Again, really cool trip. More pictures!
thebravecowboy

climber
hold on tight boys
  Jul 21, 2014 - 09:18pm PT
This. River. Looks. Rad.

So I am approaching an offer to climbguide downthereabouts. How might one best avoid that troublesome old statistic of "civil homicide"?
Q- Ball

Mountain climber
where the wind always blows
Author's Reply  Jul 22, 2014 - 09:06am PT
thebravecowboy- I am not familiar with the term "civil homicide". The danger is very regional in Honduras. Where are you looking to go? Not much climbing opportunities in the Rio Platano watershed. A few caves though and small rocks.

Upper Platano Cave
Upper Platano Cave
Credit: Q- Ball
Roxy

Trad climber
CA Central Coast
  Jul 22, 2014 - 10:38am PT

sweet adventure, thanks for sharing it!

the snakes, ocelot and kingfisher pics were beautiful!
labrat

Trad climber
Auburn, CA
  Jul 22, 2014 - 12:33pm PT
Thanks for sharing!
Dingus McGee

Social climber
Where Safety trumps Leaving No Trace
  Jul 22, 2014 - 05:40pm PT
QBall,

interesting country.

any pics of RSin? Wasn't he once going?

Rain this year in Laramie Range and only a couple fires.

Dennis
Braunini

Big Wall climber
cupertino
  Jul 22, 2014 - 05:46pm PT
Cool trip.

No bot fly stories?
Q- Ball

Mountain climber
where the wind always blows
Author's Reply  Jul 23, 2014 - 05:01pm PT
Dingus M.- No Rsin on the trip. I decided he would be a threat to the guides and wildlife, and fellow participants (worded nicely I believe)!
Thanks for the Laramie Range fire report. I guess a big one flared up last year on the North Laramie River, between turtleback and true ranches (Fletcher Park area). I hope you didn't loose anything there or on all the other fires! Glad you got snow this winter. Thanks again!
-Q-ball
donini

Trad climber
Ouray, Colorado
  Jul 23, 2014 - 05:09pm PT
Super neat trip!
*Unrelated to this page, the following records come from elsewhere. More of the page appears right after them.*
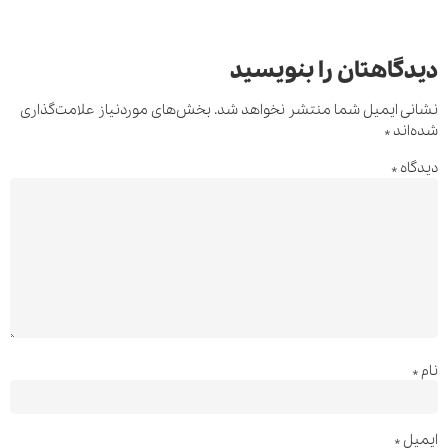
دیدگاهتان را بنویسید
نشانی ایمیل شما منتشر نخواهد شد.
بخش‌های موردنیاز علامت‌گذاری
شده‌اند
*
دیدگاه
*
نام
*
ایمیل
*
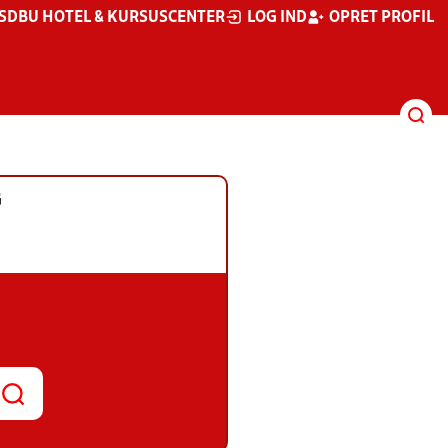
S
DBU HOTEL & KURSUSCENTER
LOG IND
OPRET PROFIL
G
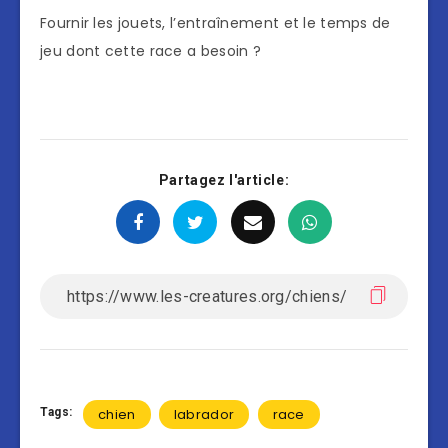
Fournir les jouets, l’entraînement et le temps de
jeu dont cette race a besoin ?
Partagez l'article:
Tags:
chien
labrador
race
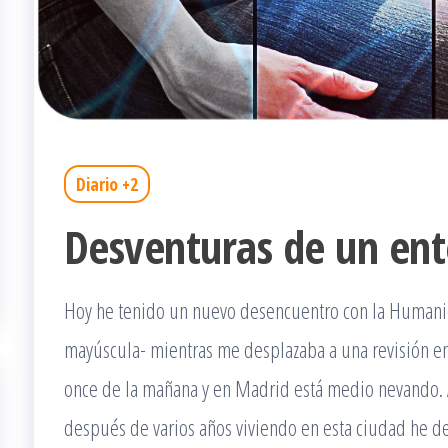
Diario +2
Desventuras de un ent
Hoy he tenido un nuevo desencuentro con la Humani
mayúscula- mientras me desplazaba a una revisión en 
once de la mañana y en Madrid está medio nevando. 
después de varios años viviendo en esta ciudad he des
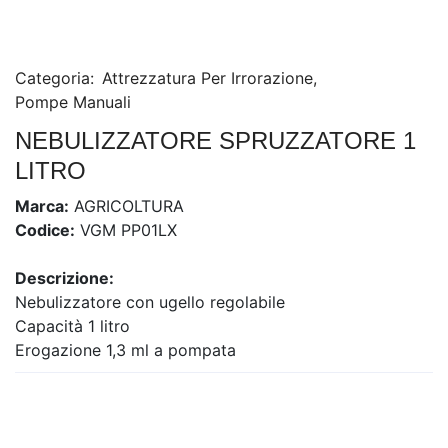
Categoria:
Attrezzatura Per Irrorazione
,
Pompe Manuali
NEBULIZZATORE SPRUZZATORE 1
LITRO
Marca:
AGRICOLTURA
Codice:
VGM PP01LX
Descrizione:
Nebulizzatore con ugello regolabile
Capacità 1 litro
Erogazione 1,3 ml a pompata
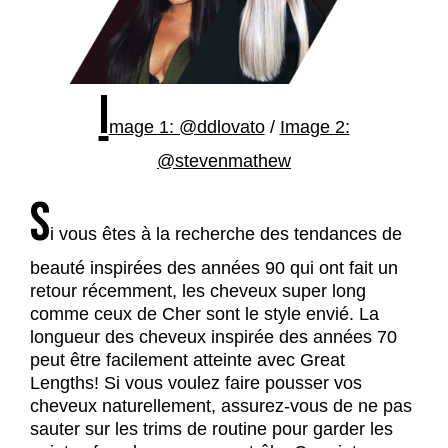
I
mage 1: @ddlovato
/
Image 2:
@stevenmathew
S
i vous êtes à la recherche des tendances de
beauté inspirées des années 90 qui ont fait un
retour récemment, les cheveux super long
comme ceux de Cher sont le style envié. La
longueur des cheveux inspirée des années 70
peut être facilement atteinte avec Great
Lengths! Si vous voulez faire pousser vos
cheveux naturellement, assurez-vous de ne pas
sauter sur les trims de routine pour garder les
I've got to do something similar.
Q- Ball

Mountain climber
where the wind always blows
Author's Reply  Jul 25, 2014 - 09:24pm PT
A few more photos, just to show what the territory and trip looked like. Nothing of quality just snapshots.
The road through Bonanza, a muddy mess!
The road through Bonanza, a muddy mess!
Credit: Q- Ball

Clearing a small strainer
Clearing a small strainer
Credit: Q- Ball

Drying off and making coffee at camp
Drying off and making coffee at camp
Credit: Q- Ball

scouting a rapid
scouting a rapid
Credit: Q- Ball

We just had to dodge the log sticking out where all the water is pushing.

Just remembered I had a waterproof camera, that is where the unknown pics went.